Foreign currency interventions, when conducted unannounced, are designed to maximize the effect of correcting rapid currency moves and such operations are effective "to a certain degree," Finance Minister Shunichi Suzuki said Tuesday.

Suzuki reiterated Japan will take appropriate action to address excessive volatility in the currency market by keeping close tabs on developments with a high sense of urgency.

His remarks came as the U.S. Federal Reserve is expected to go ahead with another rate hike at its policy meeting this week, a decision that would widen the interest rate differential between the two nations.

Following the yen's biggest drop in over three decades, Japan spent a record 6.35 trillion yen ($43 billion) in October in what were seen as multiple interventions to slow the yen's fast depreciation against the U.S. dollar, on top of 2.84 trillion yen the month before, ministry data showed Monday.

"There are times when we make announcements after we intervene while at other times we don't," Suzuki told a press conference. "The aim is to maximize the effect of correcting rapid currency fluctuations."

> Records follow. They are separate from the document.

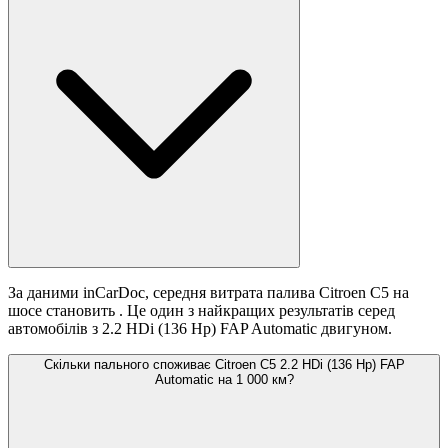
За даними inCarDoc, середня витрата палива Citroen C5 на
шосе становить
. Це один з найкращих результатів серед
автомобілів з 2.2 HDi (136 Hp) FAP Automatic двигуном.
Скільки пального споживає Citroen C5 2.2 HDi (136 Hp) FAP
Automatic на 1 000 км?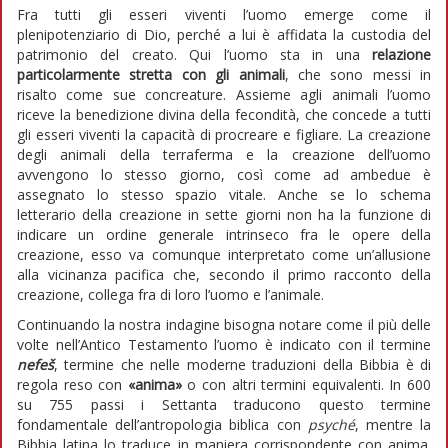
Fra tutti gli esseri viventi l’uomo emerge come il
plenipotenziario di Dio, perché a lui è affidata la custodia del
patrimonio del creato. Qui l’uomo sta in una
relazione
particolarmente stretta con gli animali
, che sono messi in
risalto come sue concreature. Assieme agli animali l’uomo
riceve la benedizione divina della fecondità, che concede a tutti
gli esseri viventi la capacità di procreare e figliare. La creazione
degli animali della terraferma e la creazione dell’uomo
avvengono lo stesso giorno, così come ad ambedue è
assegnato lo stesso spazio vitale. Anche se lo schema
letterario della creazione in sette giorni non ha la funzione di
indicare un ordine generale intrinseco fra le opere della
creazione, esso va comunque interpretato come un’allusione
alla vicinanza pacifica che, secondo il primo racconto della
creazione, collega fra di loro l’uomo e l’animale.
Continuando la nostra indagine bisogna notare come il più delle
volte nell’Antico Testamento l’uomo è indicato con il termine
nefeš
, termine che nelle moderne traduzioni della Bibbia è di
regola reso con
«anima»
o con altri termini equivalenti. In 600
su 755 passi i Settanta traducono questo termine
fondamentale dell’antropologia biblica con
psyché
, mentre la
Bibbia latina lo traduce in maniera corrispondente con anima.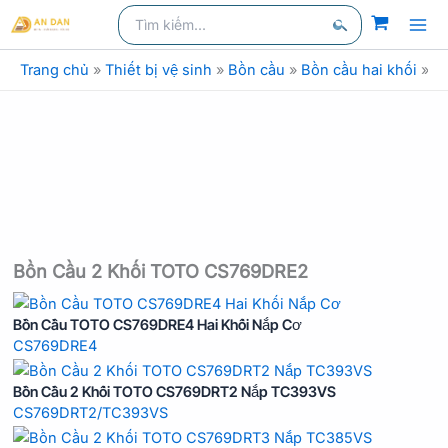
Nhảy
Tìm
kiếm
kiếm:
tới
Tìm
nội
Trang chủ
»
Thiết bị vệ sinh
»
Bồn cầu
»
Bồn cầu hai khối
»
B
kiếm
dung
Bồn Cầu 2 Khối TOTO CS769DRE2
Bồn Cầu TOTO CS769DRE4 Hai Khối Nắp Cơ
CS769DRE4
Bồn Cầu 2 Khối TOTO CS769DRT2 Nắp TC393VS
CS769DRT2/TC393VS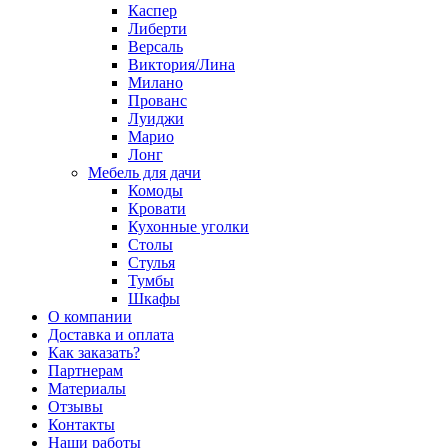
Каспер
Либерти
Версаль
Виктория/Лина
Милано
Прованс
Луиджи
Марио
Лонг
Мебель для дачи
Комоды
Кровати
Кухонные уголки
Столы
Стулья
Тумбы
Шкафы
О компании
Доставка и оплата
Как заказать?
Партнерам
Материалы
Отзывы
Контакты
Наши работы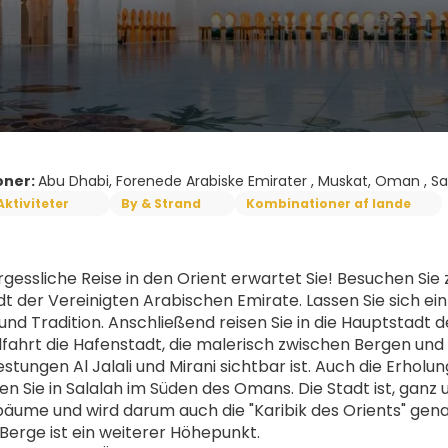
oner:
Abu Dhabi, Forenede Arabiske Emirater , Muskat, Oman , S
Aktiviteter
By & Strand
Kombinationer af lande
rgessliche Reise in den Orient erwartet Sie! Besuchen Sie
t der Vereinigten Arabischen Emirate. Lassen Sie sich ein a
nd Tradition. Anschließend reisen Sie in die Hauptstadt 
fahrt die Hafenstadt, die malerisch zwischen Bergen und W
stungen Al Jalali und Mirani sichtbar ist. Auch die Erholu
n Sie in Salalah im Süden des Omans. Die Stadt ist, ganz u
ume und wird darum auch die "Karibik des Orients" genann
Berge ist ein weiterer Höhepunkt.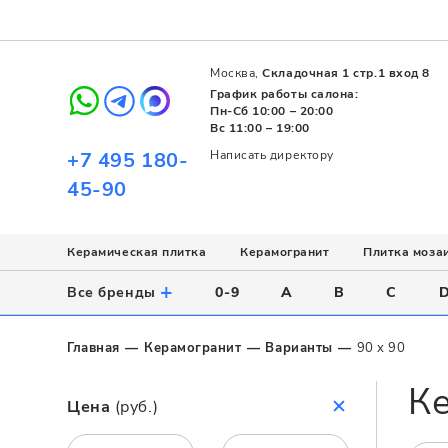
Москва,
Складочная 1 стр.1 вход 8
График работы салона:
Пн-Сб 10:00 – 20:00
Вс 11:00 – 19:00
+7 495 180-
Написать директору
45-90
Керамическая плитка
Керамогранит
Плитка моза
Использование
Назначение
Назначение
Стиль
Поверхность
Цвет
+
Все бренды
0-9
A
B
C
Напольное
Для ванной
Для ванной
Современный
Матовая
Белый
Настенное
Напольное
Для бассейна
Пэчворк
Полированная
Серый
Главная
Керамогранит
Варианты
90 x 90
Для улицы
Для кухни
Лофт
Глянцевая
Черный
Ке
Все
Все
Все
Все
Все
Назначение
Цена
(руб.)
Для ванной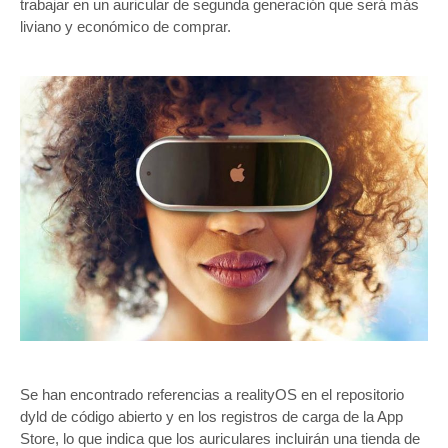
trabajar en un auricular de segunda generación que será más
liviano y económico de comprar.
Se han encontrado referencias a realityOS en el repositorio
dyld de código abierto y en los registros de carga de la App
Store, lo que indica que los auriculares incluirán una tienda de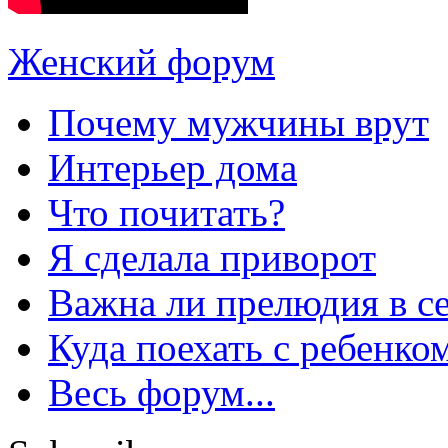
Женский форум
Почему мужчины врут
Интерьер дома
Что почитать?
Я сделала приворот
Важна ли прелюдия в с
Куда поехать с ребенко
Весь форум...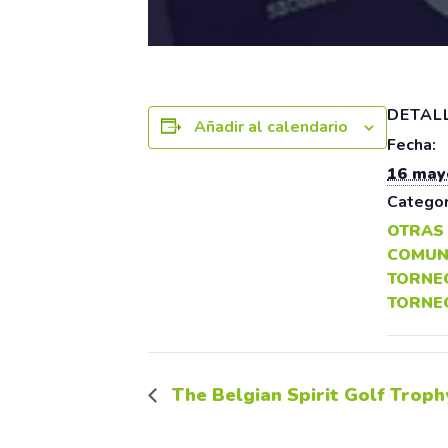
DETAL
Añadir al calendario
Fecha:
16 may
Categor
OTRAS
COMUN
TORNE
TORNE
The Belgian Spirit Golf Troph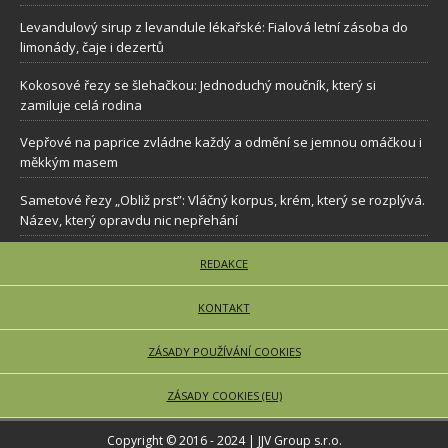
Levandulový sirup z levandule lékařské: Fialová letní zásoba do
limonády, čaje i dezertů
Kokosové řezy se šlehačkou: Jednoduchý moučník, který si
zamiluje celá rodina
Vepřové na paprice zvládne každý a odmění se jemnou omáčkou i
měkkým masem
Sametové řezy „Obliž prst”: Vláčný korpus, krém, který se rozplývá.
Název, který opravdu nic nepřehání
REDAKCE
KONTAKT
ZÁSADY POUŽÍVÁNÍ COOKIES
ZÁSADY COOKIES (EU)
Copyright © 2016 - 2024 | JJV Group s.r.o.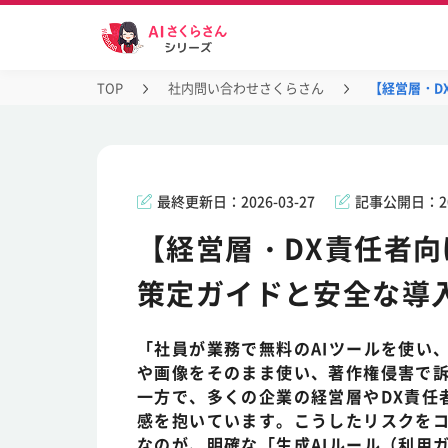
TOP
社内問い合わせさくらさん
【経営層・D
最終更新日：
2026-03-27
記事公開日：
2
【経営層・DX責任者向
策定ガイドと安全な導
「社員が業務で無料のAIツールを使い
や画像をそのまま使い、著作権侵害で訴
一方で、多くの企業の経営層やDX責任
感を抱いています。こうしたリスクをコ
なのが、明確な「生成AIルール（利用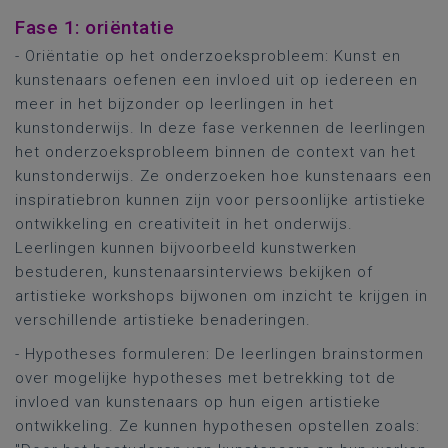
Fase 1: oriëntatie
- Oriëntatie op het onderzoeksprobleem: Kunst en
kunstenaars oefenen een invloed uit op iedereen en
meer in het bijzonder op leerlingen in het
kunstonderwijs. In deze fase verkennen de leerlingen
het onderzoeksprobleem binnen de context van het
kunstonderwijs. Ze onderzoeken hoe kunstenaars een
inspiratiebron kunnen zijn voor persoonlijke artistieke
ontwikkeling en creativiteit in het onderwijs.
Leerlingen kunnen bijvoorbeeld kunstwerken
bestuderen, kunstenaarsinterviews bekijken of
artistieke workshops bijwonen om inzicht te krijgen in
verschillende artistieke benaderingen.
- Hypotheses formuleren: De leerlingen brainstormen
over mogelijke hypotheses met betrekking tot de
invloed van kunstenaars op hun eigen artistieke
ontwikkeling. Ze kunnen hypothesen opstellen zoals: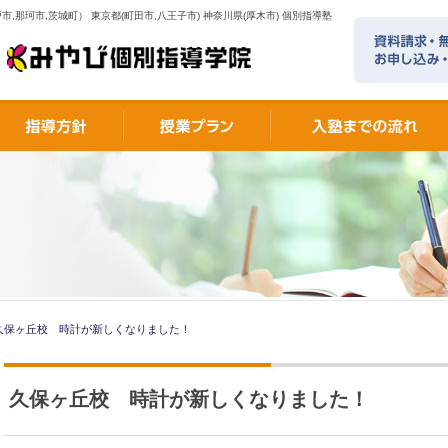
市,那珂市,茨城町） 東京都(町田市,八王子市) 神奈川県(厚木市) 個別指導塾
久保ヶ丘校 時計が新しくなりました！
久保ヶ丘校 時計が新しくなりました！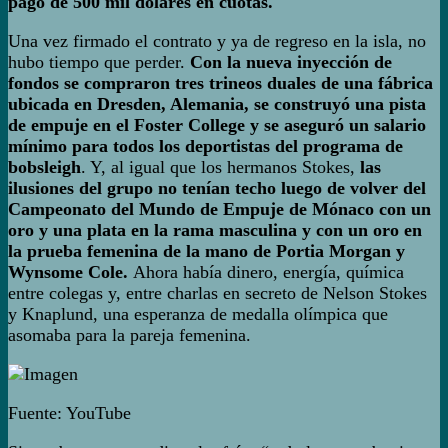
pago de 500 mil dólares en cuotas.
Una vez firmado el contrato y ya de regreso en la isla, no
hubo tiempo que perder.
Con la nueva inyección de
fondos se compraron tres trineos duales de una fábrica
ubicada en Dresden, Alemania, se construyó una pista
de empuje en el Foster College y se aseguró un salario
mínimo para todos los deportistas del programa de
bobsleigh
. Y, al igual que los hermanos Stokes,
las
ilusiones del grupo no tenían techo luego de volver del
Campeonato del Mundo de Empuje de Mónaco con un
oro y una plata en la rama masculina y con un oro en
la prueba femenina de la mano de Portia Morgan y
Wynsome Cole.
Ahora había dinero, energía, química
entre colegas y, entre charlas en secreto de Nelson Stokes
y Knaplund, una esperanza de medalla olímpica que
asomaba para la pareja femenina.
Fuente: YouTube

"We cannot tolerate excessive volatility caused by speculators," the finance chief added.

Japan announced it intervened on Sept. 22, its first yen-buying, dollar-selling operation since 1998, but it kept silent thereafter. The ministry data for the period from Sept. 29 to Oct. 27, however, showed the government had carried out at least one "stealth" intervention, intended to keep market participants guessing about whether authorities were actually in the market.

After the first round on Sept. 22, Japanese authorities likely intervened at least twice, on Oct. 21 and 24, sending the yen sharply higher against the dollar in a short span of time.

The yen's recent weakness reflects the diverging monetary policies of Japan and the United States. The Bank of Japan is in no hurry to tighten its monetary policy while its global peers, including the Fed, have been raising rates to tame surging inflation.